What are these Crafts? Sure, we should define craftsmanship far more broadly than “skilled manual labor”. Writer Richard Sennett maintains that the computer programmer, the doctor, the artist, and even the parent and citizen engage in a craftsman’s work. Craftsmanship names the basic human impulse to do a job well for its own sake, says the author, and good craftsmanship involves developing skills and focusing on the work. Go take a look in your local FabLab (see my blog about the OP TILLT TROFEE). Yes it takes time to become a master in something, and most of what you learn is Tacit Knowledge (unwritten tricks and ways of doing something, which have to be shown to you to be believed). But it gives great satisfaction and you earn respect. What will it be for you? I do not have a clue. Could be something weird, like welding optic fibers together without using spit. Not many can do that well and demand will be huge soon. Kid, you will find it soon enough and maybe it is already staring you in the face: YOU CAN & DO !! (new slogan for Obama??). In every one of us there is something you are, or will be, very good at and will drive you through whatever obstacles.
My advice 2: Once you have been recognized by others as a crafsperson who really can do things, start to communicate and collaborate with other such giants who have complementary crafts, to solve problems together. You can lean a lot from each other during the project. And can test each other if you/they can deliver on promises. Yes by this combining and mixing skills you create new value (by synergy) and new jobs for others too.
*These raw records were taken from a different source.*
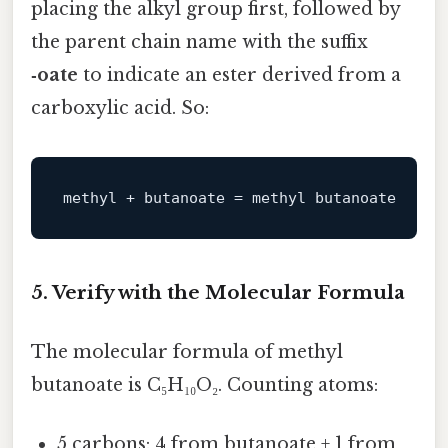
placing the alkyl group first, followed by
the parent chain name with the suffix
‑oate
to indicate an ester derived from a
carboxylic acid. So:
5. Verify with the Molecular Formula
The molecular formula of methyl
butanoate is C₅H₁₀O₂. Counting atoms:
5 carbons: 4 from butanoate + 1 from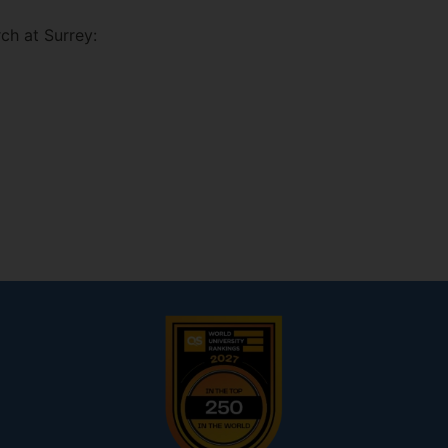
ch at Surrey: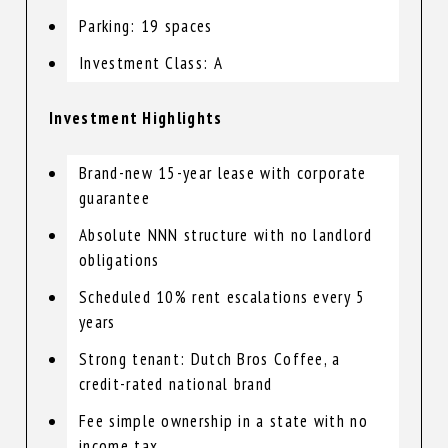
Parking: 19 spaces
Investment Class: A
Investment Highlights
Brand-new 15-year lease with corporate
guarantee
Absolute NNN structure with no landlord
obligations
Scheduled 10% rent escalations every 5
years
Strong tenant: Dutch Bros Coffee, a
credit-rated national brand
Fee simple ownership in a state with no
income tax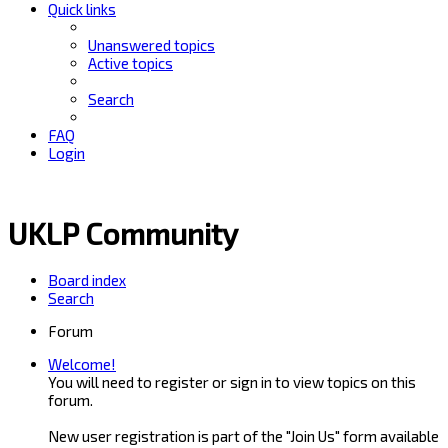
Quick links
Unanswered topics
Active topics
Search
FAQ
Login
UKLP Community
Board index
Search
Forum
Welcome!
You will need to register or sign in to view topics on this
forum.
New user registration is part of the "Join Us" form available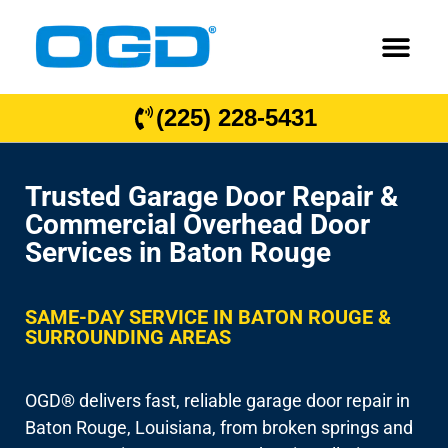
(225) 228-5431
Trusted Garage Door Repair &
Commercial Overhead Door
Services in Baton Rouge
SAME-DAY SERVICE IN BATON ROUGE &
SURROUNDING AREAS
OGD® delivers fast, reliable garage door repair in
Baton Rouge, Louisiana, from broken springs and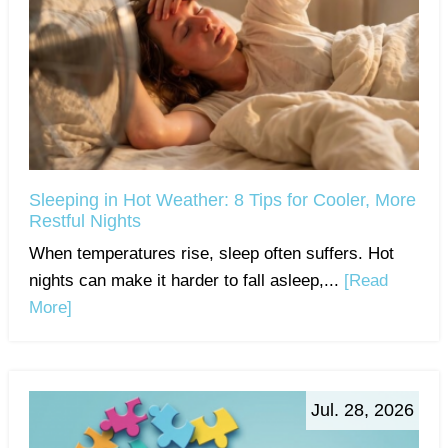
Sleeping in Hot Weather: 8 Tips for Cooler, More
Restful Nights
When temperatures rise, sleep often suffers. Hot
nights can make it harder to fall asleep,...
[Read
More]
Jul. 28, 2026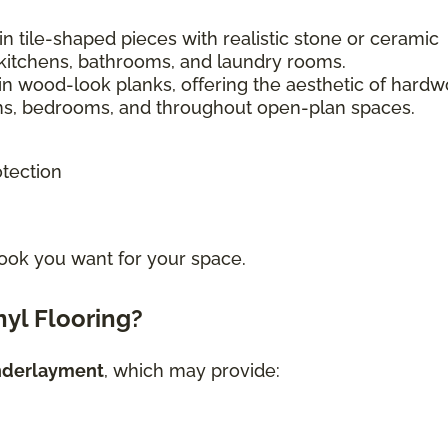
n tile-shaped pieces with realistic stone or ceramic
kitchens, bathrooms, and laundry rooms.
in wood-look planks, offering the aesthetic of hard
ooms, bedrooms, and throughout open-plan spaces.
otection
ook you want for your space.
yl Flooring?
nderlayment
, which may provide: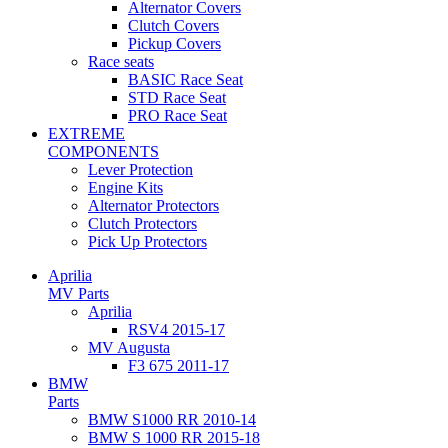
Alternator Covers
Clutch Covers
Pickup Covers
Race seats
BASIC Race Seat
STD Race Seat
PRO Race Seat
EXTREME
COMPONENTS
Lever Protection
Engine Kits
Alternator Protectors
Clutch Protectors
Pick Up Protectors
Aprilia
MV Parts
Aprilia
RSV4 2015-17
MV Augusta
F3 675 2011-17
BMW
Parts
BMW S1000 RR 2010-14
BMW S 1000 RR 2015-18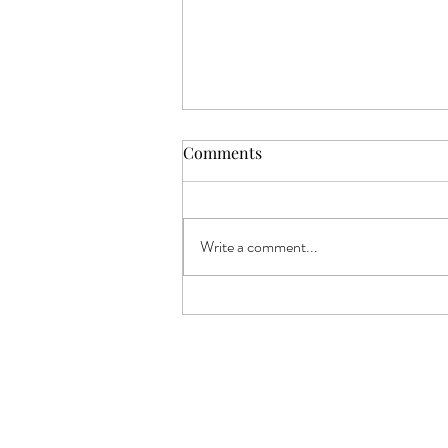
Comments
Write a comment...
Sweet Hour of Prayer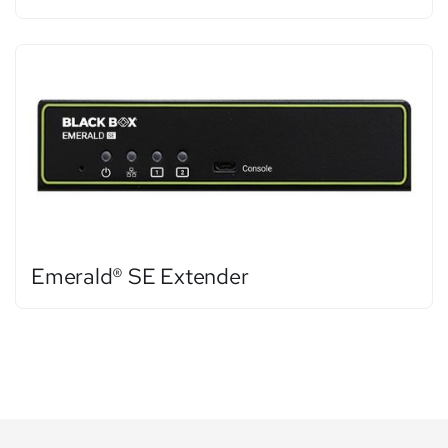
Emerald® SE Extender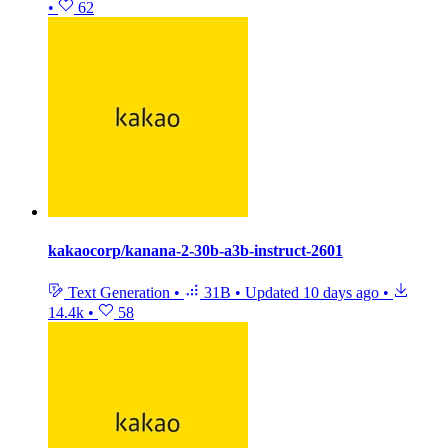
•
62
kakaocorp/kanana-2-30b-a3b-instruct-2601
Text Generation
•
31B
•
Updated
10 days ago
•
14.4k
•
58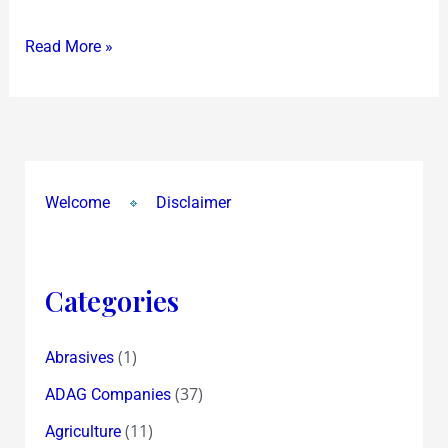
2….or
Read More »
3
Business
Role
Models
Welcome
Disclaimer
Categories
(1)
Abrasives
(37)
ADAG Companies
(11)
Agriculture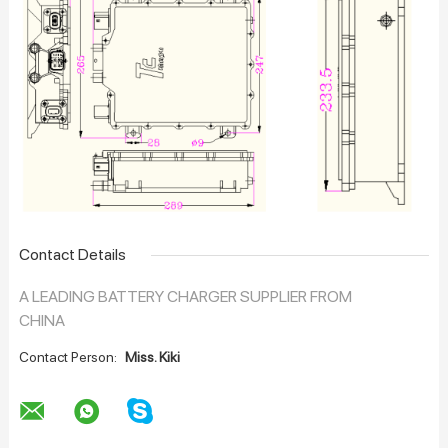
Contact Details
A LEADING BATTERY CHARGER SUPPLIER FROM
CHINA
Contact Person:
Miss. Kiki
For the rest of us: Give the kids who start such skillful carreer big cheers. Just stop and think for a moment how many of your friends and collegues can really DO SOMETHING well, instead of just talk about it making lots of hot air, plan, manage and all resulting in zip?? Not many of them, right! So if kids do, give them applause and buy their unique high quality stuff.
Thank you very much, Brother Jaap.
I am wondering: do you have any advice for unemployed adults? We have financial commitments – families to support, mortgages to pay, and more. We also bring to the table abundant and up-to-date skills, the benefit of experience, maturity, and – in some cases – wisdom. Yet, the primary reaction we seem to evoke among employers is distaste combined with a desire to flee the premises. It is as if we were carriers of a deadly, infectious disease, e.g., the bubonic plague. I endorse the notion and value of persistence, but sometimes persistence – even when wedded to passion (ingenuity, creativity, and blah blah blah, et infintum et nauseum) is not enough.
I eagerly await your advice on this matter. Given the breakthroughs precipitated by your groundbreaking work, I do not doubt for a second that you have something constructive to say on this matter.
Sara,
The problem with “regular jobs” ,i.e. not the resurrected Crafts jobs I recommend to the young, is that in several countries the reaction to the recession & crisis is not to hire at all but to fire. The managers think they are very clever to ((simpified:)) fire half of the workers, let them do twice as much (theirs and that of their fired collegues) and pay them half of their former salaries, since those that remain are scared xxxx-less to be fired too. The consequence however is that those that are really able to handle the load, will leave fast since they know what they can and that they are valuable.
That is the Angst that managers will have now or soon: that not the bad but the best will leave to get better offeres elsewhere.
That is where experienced people like you can come in. Offer to the Dilbert bosses that you can come in and train and coach the Dilberts, as a special treat and attention, signaling that the company values them and wants them to stay. Be a Yedi master to the young!! I am sure you can.